That bridge too far, over the Chesapeake

tamrawilson Uncategorized


 I had the “pleasure” of driving over both spans of the Bay Bridge to Maryland’s Eastern Shore. Photo by Acroterion/Wikimedia.        

Last week I drove over the Chesapeake Bay Bridge, again.

This bridge, just east of Annapolis, is nearly 380 feet high—enough to clear the mast of a tall ship with 200 feet to spare—and more than four miles long.

I’m not alone with my gephyrophobia (fear of bridges).This bridge is so scary that drivers actually hire a service to drive their cars across. Nervous locals regularly pay $25 each way to hire Bay Bridge Drive-Overs.  Yes, even some Eastern Shore folks who commute to Annapolis every day.

Tolls are $4 eastbound and, assuming you survive that trip, there is no fee westbound. Billed as the ninth scariest bridge in the world, I don’t want to even think about the first eight.
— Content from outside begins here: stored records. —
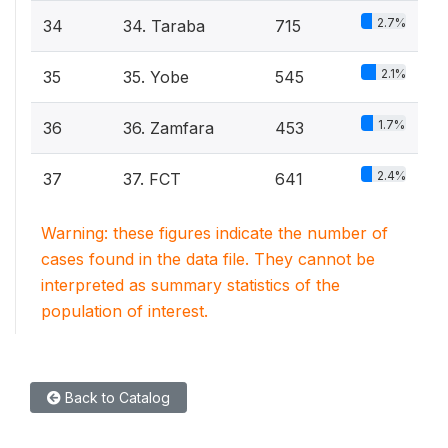
2.7%
34
34. Taraba
715
2.1%
35
35. Yobe
545
1.7%
36
36. Zamfara
453
2.4%
37
37. FCT
641
Warning: these figures indicate the number of
cases found in the data file. They cannot be
interpreted as summary statistics of the
population of interest.
Back to Catalog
For doubters, there are videos of the drive such as this one filmed in 2011. https://www.youtube.com/watch?v=QmbRRG_-D4s Yep, imagine me in that middle lane, vehicles passing, hoping I get across before the rainstorm arrives.

If it weren’t for visiting my friend in Delaware, I wouldn’t ever drive that nightmarish span, but the other options aren’t good: the Chesapeake Bay-Bridge Tunnel at Hampton Roads-20 miles across open water from Hampton Roads to the lower tip of the Delmarva Peninsula. Or, driving north, around the shore of the Chesapeake Baywhich takes at least three hours through Baltimore and Wilmington traffic.  No thanks.

The height of the bridge bothers me, but the flimsy-looking guardrails don’t help.  They allow an unobstructed look across to the other span or a vertigo-inducing glance down to the choppy ocean surface. 

Nope, I’ll endure the six or seven minutes across the bridge. I’ve done it several times, but it’s never fun. A friend whose son attended the U.S. Naval Academy at Annapolis knew exactly what I was talking about several years ago when I mentioned that I had to drive the Bay Bridge alone. Her recommendation: look straight ahead, focus on the vehicle ahead of you (there usually is one) and start counting one thousand one, one thousand two. It helps to listen to music, I’ve found. In less than seven minutes—or two songs, the ordeal is over. There was a high-wind advisory on my east-bound trek, which didn’t help matters. Fortunately, it’s wasn’t foggy. I’ve heard there are times drivers can’t see land once they’re half across the bridge. If you don’t already have religion, that might give it to you.

Despite the white knuckles, my drives across the Chesapeake have never been as unnerving as what happened in 2015 in Zion National Park, Utah. Having cleared a lengthy Mount Carmel Tunnel, I was behind the wheel when we emerged from the other end like a pinball out of the chute, rounding a winding, narrow, mountain road with no place to pull off. I started yelling to my husband, “I can’t do this!”

He said to keep my eyes on the road. That was the easy part; no way I was going to even glance down that steep canyon. I heated up the brakes before we reached a pull-off, I engaged the emergency brake, scooted cross the seat while he got out and walked around the car to take the wheel.

I get my fear of heights honestly. I grew up 100 miles from St. Louis, home of the legendary Chain of Rocks Bridge that crossed the Mississippi on Route 66. This spindly monstrosity featured a particularly terrifying 24-degree bend halfway across the river. My mother, who was more gephyrophobic than I am, always dreaded that bridge, period, much less when she spotted an Illinois-bound tractor trailer coming toward us at the bend.

The Chain of Rocks was decommissioned years ago and is now closed to all but foot traffic, so if you want to terrify yourself above the Mississippi, go ahead.  I’m still coming to terms with the catwalk across the Chesapeake.